2) Sonrisas is a short poem where the speaker describes him/herself as living between two doorways. In one room a quiet setting of uptight women is described. They do not really talk or smile and stick strictly to business. In the other room a setting of loud women who are boisterous and happy is found, they are Mexicans.

3) I like this poem because it describes two different cultures through coffee, and the atmosphere women create when drinking it. I also enjoy the use of Spanish, the fact that it does not rhyme, and the image of different smiles in each culture's eyes. It made me aware of the way Mexican-Americans, or any mixed race, must feel in the world.

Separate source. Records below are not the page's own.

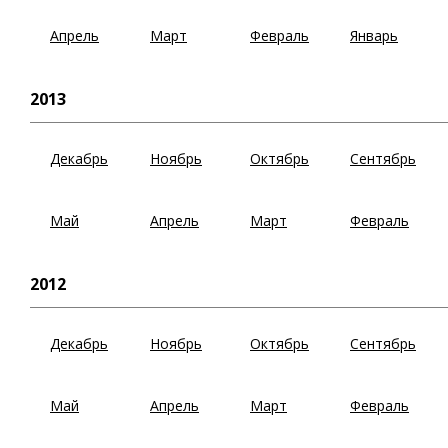
Апрель
Март
Февраль
Январь
2013
Декабрь
Ноябрь
Октябрь
Сентябрь
Май
Апрель
Март
Февраль
2012
Декабрь
Ноябрь
Октябрь
Сентябрь
Май
Апрель
Март
Февраль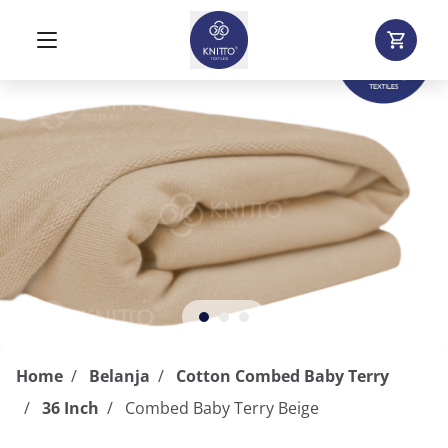
Home
Belanja
Cotton Combed Baby Terry
36 Inch
Combed Baby Terry Beige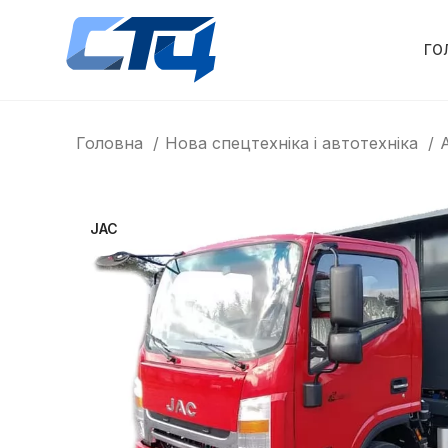
ГО
Головна
Нова спецтехніка і автотехніка
JAC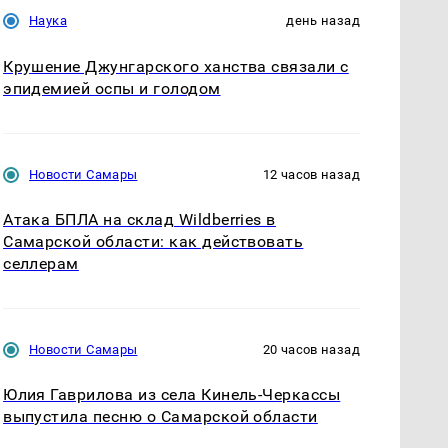
Наука
день назад
Крушение Джунгарского ханства связали с
эпидемией оспы и голодом
Новости Самары
12 часов назад
Атака БПЛА на склад Wildberries в
Самарской области: как действовать
селлерам
Новости Самары
20 часов назад
Юлия Гаврилова из села Кинель-Черкассы
выпустила песню о Самарской области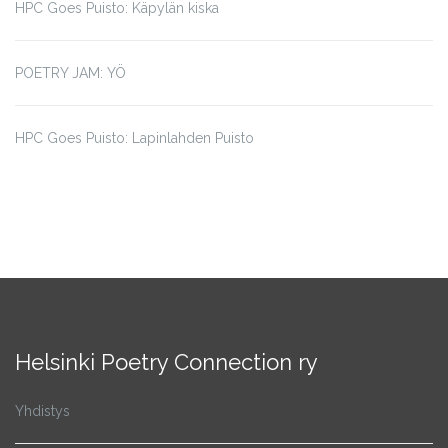
HPC Goes Puisto: Käpylän kiska
POETRY JAM: YÖ
HPC Goes Puisto: Lapinlahden Puisto
Helsinki Poetry Connection ry
Yhdistys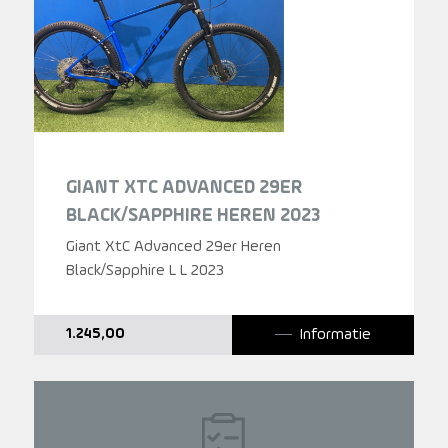
GIANT XTC ADVANCED 29ER
BLACK/SAPPHIRE HEREN 2023
Giant XtC Advanced 29er Heren
Black/Sapphire L L 2023
Informatie
1.245,00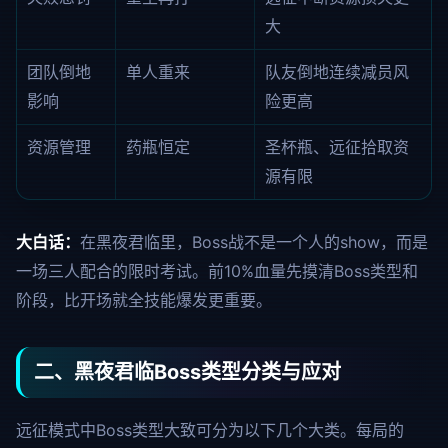
大
团队倒地
单人重来
队友倒地连续减员风
影响
险更高
资源管理
药瓶恒定
圣杯瓶、远征拾取资
源有限
大白话：
在黑夜君临里，Boss战不是一个人的show，而是
一场三人配合的限时考试。前10%血量先摸清Boss类型和
阶段，比开场就全技能爆发更重要。
二、黑夜君临Boss类型分类与应对
远征模式中Boss类型大致可分为以下几个大类。每局的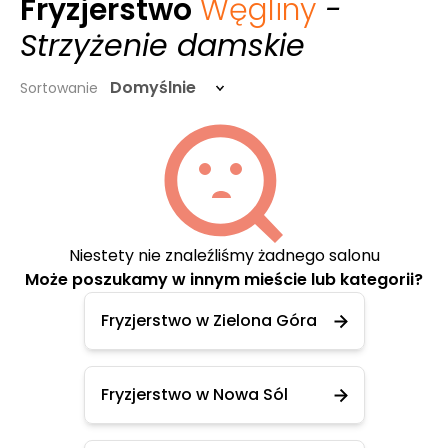
Fryzjerstwo
Węgliny
-
Strzyżenie damskie
Domyślnie
Sortowanie
Niestety nie znaleźliśmy żadnego salonu
Może poszukamy w innym mieście lub kategorii?
Fryzjerstwo w Zielona Góra
Fryzjerstwo w Nowa Sól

4) "Sonrisas" reminded me of "Living in Sin" by Adrienne Rich. The use of coffee to represent a woman's state of being/mind is a commmon factor in these two stories. "Living in Sin's" speaker let the coffee boil over on the stove top. This small neglectful element is very telling of her state in the poem. She could boil over from the patriarchal dominance of her culture. "Sonrisas" uses the coffee to explain the difference in two cultures in the same setting. In one, she shows, "quiet clicks, cups of black coffee, click click like facts, budgets, tenure, curriculum..." (3-5). Then, in the next setting we see, "sweet milk [being stirred] coffee, laughter whirls with steam from fresh tamales sh, sh, mucho ruido" (11-14). The use of image of coffee in both poems reflects the situations portrayed.

1 comment:

Desiree Goodwin said...

I really like the poem you chose! I love how the atmosphere is decribed by two women drinking coffee and how the culture is described.